**Supplied records**
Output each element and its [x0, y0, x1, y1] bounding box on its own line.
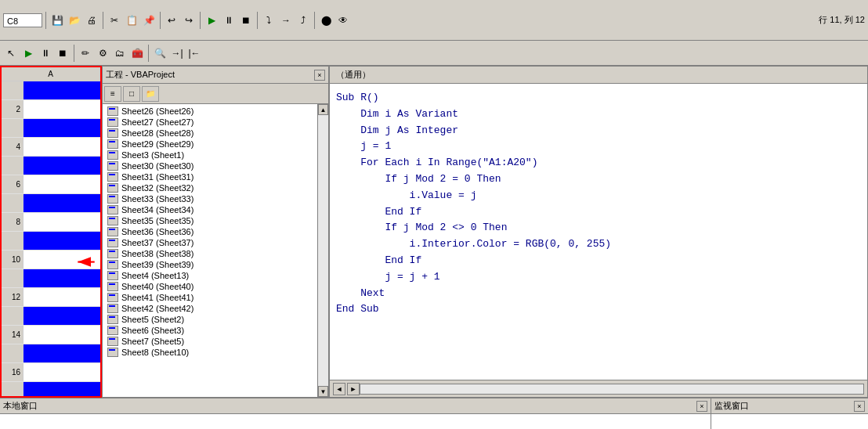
vba-view-code-btn[interactable]: ≡	[104, 86, 121, 102]
spreadsheet-header: A	[2, 67, 100, 81]
vba-tree-item[interactable]: Sheet4 (Sheet13)	[104, 270, 316, 281]
print-icon[interactable]: 🖨	[84, 13, 99, 28]
row-number: 12	[2, 288, 24, 306]
vba-tree-item[interactable]: Sheet3 (Sheet1)	[104, 150, 316, 160]
sheet-icon	[107, 172, 118, 182]
cell-data[interactable]	[24, 288, 100, 306]
code-scroll-left-btn[interactable]: ◄	[333, 383, 345, 395]
vba-tree-item[interactable]: Sheet27 (Sheet27)	[104, 117, 316, 128]
cell-data[interactable]	[24, 251, 100, 269]
vba-tree-item[interactable]: Sheet28 (Sheet28)	[104, 128, 316, 139]
redo-icon[interactable]: ↪	[181, 13, 197, 28]
code-content[interactable]: Sub R() Dim i As Variant Dim j As Intege…	[330, 84, 867, 380]
vba-tree-item[interactable]: Sheet39 (Sheet39)	[104, 259, 316, 270]
design-icon[interactable]: ✏	[78, 45, 93, 61]
properties-icon[interactable]: ⚙	[95, 45, 110, 61]
row-number	[2, 194, 24, 212]
vba-tree-item[interactable]: Sheet41 (Sheet41)	[104, 292, 316, 303]
vba-tree-item[interactable]: Sheet37 (Sheet37)	[104, 237, 316, 248]
bottom-right-title-bar: 监视窗口 ×	[711, 398, 868, 414]
arrow-icon[interactable]: ↖	[3, 45, 19, 61]
toolbox-icon[interactable]: 🧰	[129, 45, 145, 61]
breakpoint-icon[interactable]: ⬤	[318, 13, 334, 28]
vba-tree-item[interactable]: Sheet42 (Sheet42)	[104, 303, 316, 314]
cell-data[interactable]	[24, 344, 100, 362]
cell-data[interactable]	[24, 157, 100, 175]
code-line: End If	[336, 253, 861, 269]
bottom-left-close-btn[interactable]: ×	[696, 401, 707, 412]
run2-icon[interactable]: ▶	[20, 45, 36, 61]
vba-tree-item[interactable]: Sheet6 (Sheet3)	[104, 325, 316, 336]
run-icon[interactable]: ▶	[204, 13, 219, 28]
open-icon[interactable]: 📂	[67, 13, 82, 28]
toolbar-separator-8	[148, 45, 149, 62]
vba-view-object-btn[interactable]: □	[123, 86, 140, 102]
vba-tree-item[interactable]: Sheet32 (Sheet32)	[104, 182, 316, 193]
vba-tree-item-label: Sheet31 (Sheet31)	[121, 172, 193, 182]
step-over-icon[interactable]: →	[278, 13, 294, 28]
copy-icon[interactable]: 📋	[124, 13, 139, 28]
cell-data[interactable]	[24, 363, 100, 381]
stop2-icon[interactable]: ⏹	[55, 45, 71, 61]
spreadsheet-row	[2, 232, 100, 251]
cut-icon[interactable]: ✂	[107, 13, 122, 28]
vba-close-button[interactable]: ×	[314, 70, 325, 81]
outdent-icon[interactable]: |←	[186, 45, 202, 61]
vba-scrollbar[interactable]: ▲ ▼	[317, 104, 328, 397]
stop-icon[interactable]: ⏹	[238, 13, 254, 28]
vba-tree-item[interactable]: Sheet31 (Sheet31)	[104, 171, 316, 182]
vba-tree-item[interactable]: Sheet29 (Sheet29)	[104, 139, 316, 150]
row-number	[2, 382, 24, 398]
watch-icon[interactable]: 👁	[335, 13, 351, 28]
row-number	[2, 232, 24, 250]
vba-tree-item-label: Sheet5 (Sheet2)	[121, 315, 184, 324]
cell-data[interactable]	[24, 81, 100, 99]
code-scrollbar-horizontal[interactable]	[360, 384, 864, 395]
vba-tree-item[interactable]: Sheet38 (Sheet38)	[104, 248, 316, 259]
cell-data[interactable]	[24, 326, 100, 344]
paste-icon[interactable]: 📌	[141, 13, 157, 28]
indent-icon[interactable]: →|	[169, 45, 185, 61]
vba-toggle-folders-btn[interactable]: 📁	[142, 86, 159, 102]
vba-scroll-down-btn[interactable]: ▼	[318, 386, 328, 397]
cell-data[interactable]	[24, 307, 100, 325]
cell-data[interactable]	[24, 175, 100, 193]
cell-data[interactable]	[24, 138, 100, 156]
sheet-icon	[107, 150, 118, 160]
step-out-icon[interactable]: ⤴	[295, 13, 311, 28]
vba-tree-item[interactable]: Sheet7 (Sheet5)	[104, 336, 316, 347]
vba-title-text: 工程 - VBAProject	[106, 69, 175, 81]
vba-tree-item[interactable]: Sheet5 (Sheet2)	[104, 314, 316, 325]
bottom-right-close-btn[interactable]: ×	[854, 401, 865, 412]
vba-tree-item[interactable]: Sheet33 (Sheet33)	[104, 193, 316, 204]
vba-tree-item[interactable]: Sheet35 (Sheet35)	[104, 215, 316, 226]
save-icon[interactable]: 💾	[49, 13, 65, 28]
pause-icon[interactable]: ⏸	[221, 13, 237, 28]
find-icon[interactable]: 🔍	[152, 45, 168, 61]
vba-tree-item[interactable]: Sheet26 (Sheet26)	[104, 106, 316, 117]
vba-tree-item[interactable]: Sheet8 (Sheet10)	[104, 347, 316, 358]
cell-data[interactable]	[24, 232, 100, 250]
vba-tree-item[interactable]: Sheet30 (Sheet30)	[104, 160, 316, 171]
vba-tree-item[interactable]: Sheet40 (Sheet40)	[104, 281, 316, 292]
break-icon[interactable]: ⏸	[38, 45, 53, 61]
code-line: End If	[336, 204, 861, 221]
cell-data[interactable]	[24, 100, 100, 118]
cell-data[interactable]	[24, 194, 100, 212]
code-header-text: （通用）	[336, 69, 371, 81]
toolbar-separator-6	[314, 12, 315, 29]
sheet-icon	[107, 128, 118, 138]
code-scroll-right-btn[interactable]: ►	[347, 383, 360, 395]
vba-scroll-up-btn[interactable]: ▲	[318, 104, 328, 115]
step-in-icon[interactable]: ⤵	[261, 13, 277, 28]
vba-tree-item[interactable]: Sheet34 (Sheet34)	[104, 204, 316, 215]
cell-data[interactable]	[24, 119, 100, 137]
vba-tree-item[interactable]: Sheet36 (Sheet36)	[104, 226, 316, 237]
toolbar-row2: ↖ ▶ ⏸ ⏹ ✏ ⚙ 🗂 🧰 🔍 →| |←	[0, 41, 868, 66]
explorer-icon[interactable]: 🗂	[112, 45, 128, 61]
cell-data[interactable]	[24, 269, 100, 287]
vba-scroll-track[interactable]	[318, 115, 328, 386]
undo-icon[interactable]: ↩	[164, 13, 179, 28]
cell-data[interactable]	[24, 382, 100, 398]
cell-data[interactable]	[24, 213, 100, 231]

**Assigned task**
Look through the material above for the word "number" and copy every line that has it.

**Your response**
row-number: 12	[2, 288, 24, 306]
row-number	[2, 194, 24, 212]
row-number	[2, 382, 24, 398]
row-number	[2, 232, 24, 250]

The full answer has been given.